Importantly, the research demonstrates the potential to repair some types of damage caused by adolescent alcohol exposure, he said. But beyond that, it could also lead to a more specific understanding of the cellular mechanisms that make the developing brain particularly vulnerable to substances such as alcohol.

Funding: The research was part of the Neurobiology of Adolescent Drinking in Adulthood (NADIA) Consortium and was supported by the National Institute on Alcohol Abuse and Alcoholism and the National Institutes of Health (2U01AA019925, P60 AA011605, U01 AA020023, U24 AA020024, U54 AA019767).

In addition to Swartzwelder, study authors included Kati L. Healey, Wen Liu, Kira Dubester, Kelsey M. Miller and Fulton T. Crews.
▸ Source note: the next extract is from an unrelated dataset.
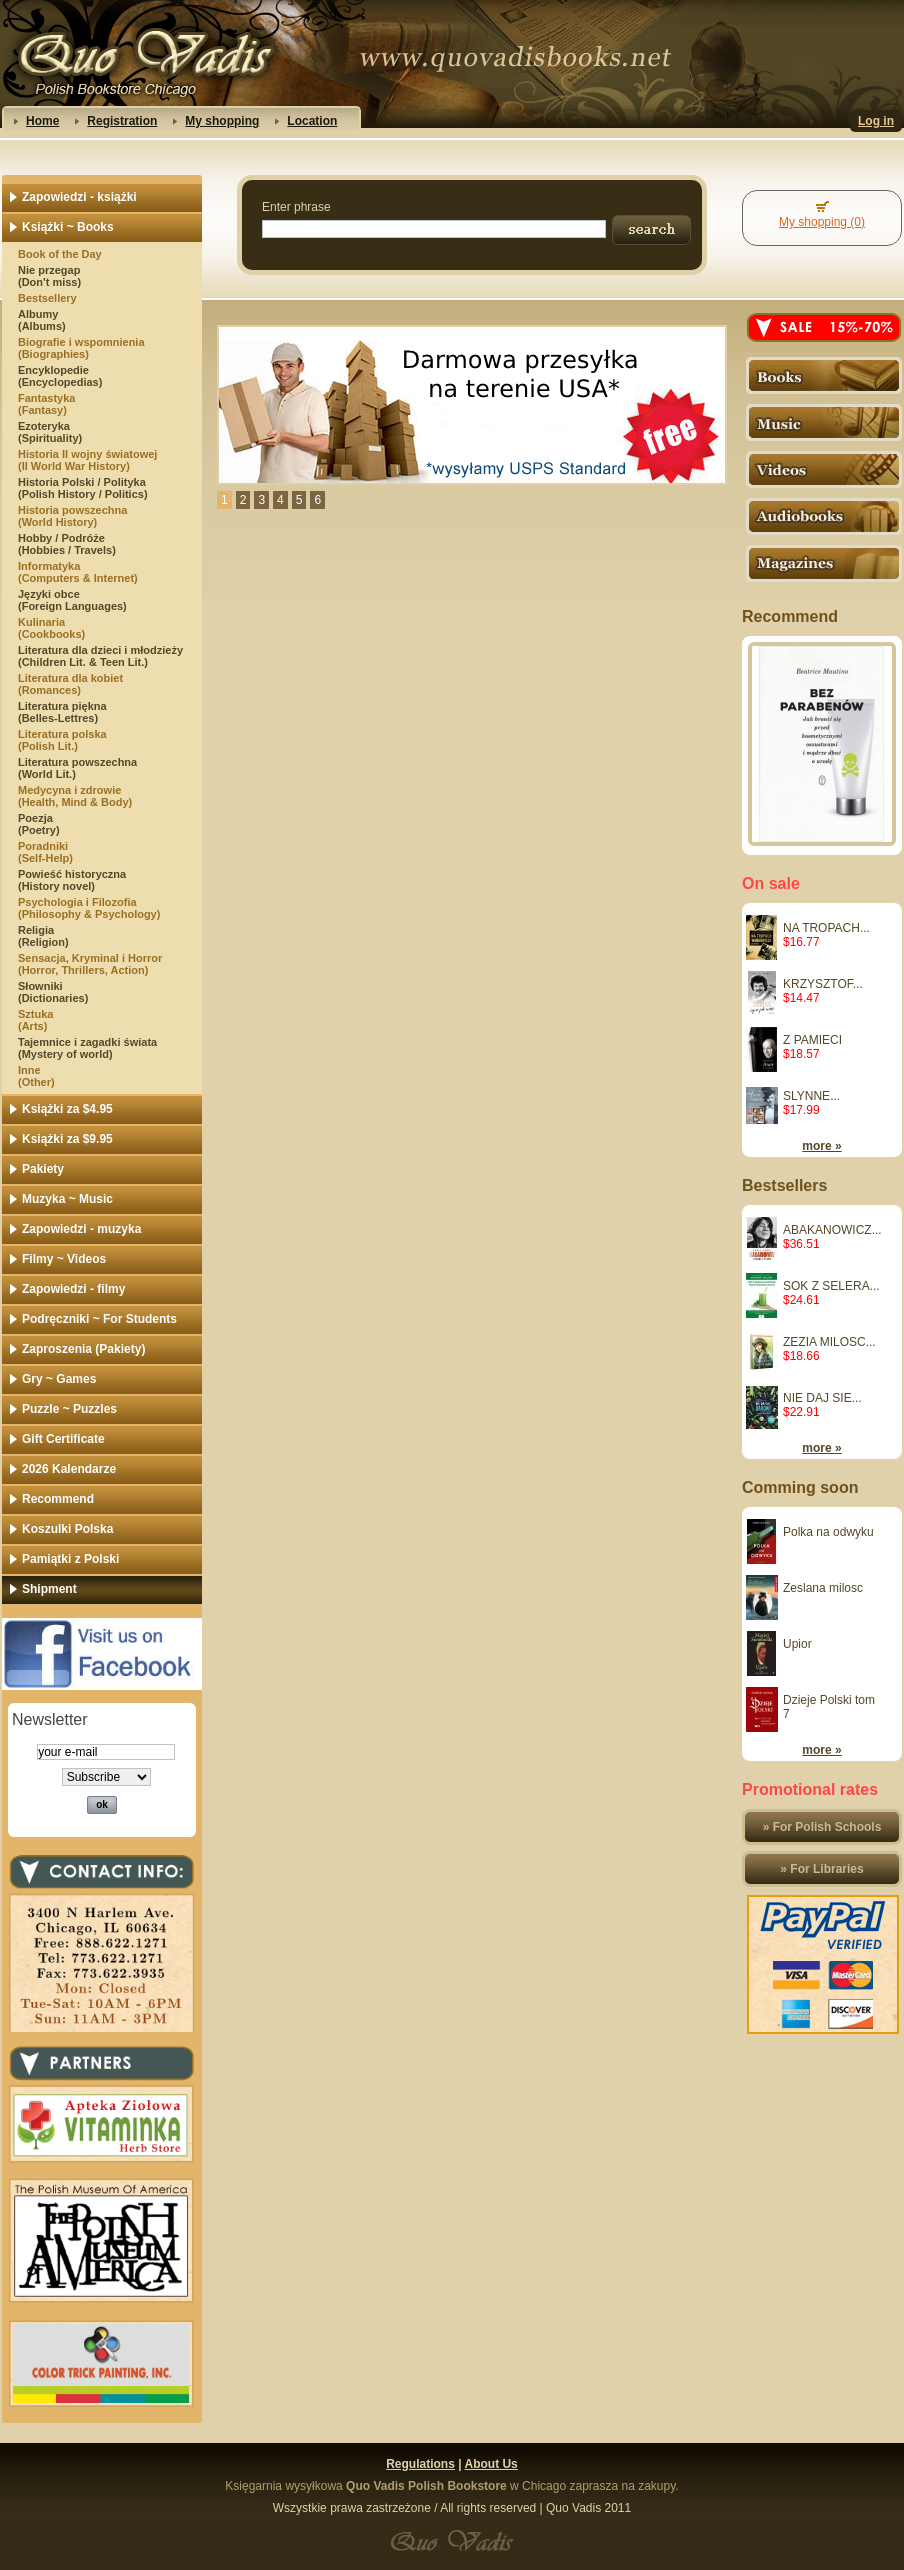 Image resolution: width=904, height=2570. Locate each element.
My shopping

About this neuroscience research article

Source:
Duke University Medicial Center
Media Contacts:
Sarah Avery – Duke University Medical Center
Image Source:
The image is in the public domain.

Original Research: Open access
“Changes in Neuroimmune and Neuronal Death Markers after Adolescent Alcohol Exposure in Rats are Reversed by Donepezile”. H. S. Swartzwelder, Kati L. Healey, Wen Liu, Kira Dubester, Kelsey M. Miller & Fulton T. Crews.
Scientific Reports. doi:10.1038/s41598-019-47039-1

Abstract

Changes in Neuroimmune and Neuronal Death Markers after Adolescent Alcohol Exposure in Rats are Reversed by Donepezil

Adolescent intermittent ethanol (AIE) exposure diminishes neurogenesis and dendritic spine density in the dentate gyrus. The cholinesterase inhibitor, donepezil (Aricept), reverses AIE effects on dendritic spines, possibly by interacting with inflammatory and/or epigenetic mediators after AIE exposure. This study tests the hypothesis that donepezil reverses AIE-induced neuroimmune, and epigenetic changes in the adult dentate gyrus. Adolescent Sprague-Dawley male rats (PD30-43) were given 10 intermittent, intragastric doses of ethanol (5.0 g/kg) or isovolumetric water (AIW). Twenty-one days later half of the animals from each group were treated with either donepezil or isovolumetric water (i.g.) once daily for four days. Two hours after the last donepezil or water dose animals were sacrificed and brains prepared for immunohistochemical analyses. AIE reduced immunoreactivity for doublecortin (DCX) and increased immunoreactivity for activated caspase-3 and death receptor-3 in adulthood, suggesting an enduring attenuation of neurogenesis and an increase in progenitor death. These effects were reversed by donepezil treatment in adulthood. AIE also increased immunoreactivity for the inflammatory signaling molecules HMGB1 and RAGE, as well as the activated phosphorylated transcription factor pNFκB p65, and the gene silencing marker dimethylated histone H3K9. All of these AIE effects were also reversed by donepezil, with the exception of HMGB1.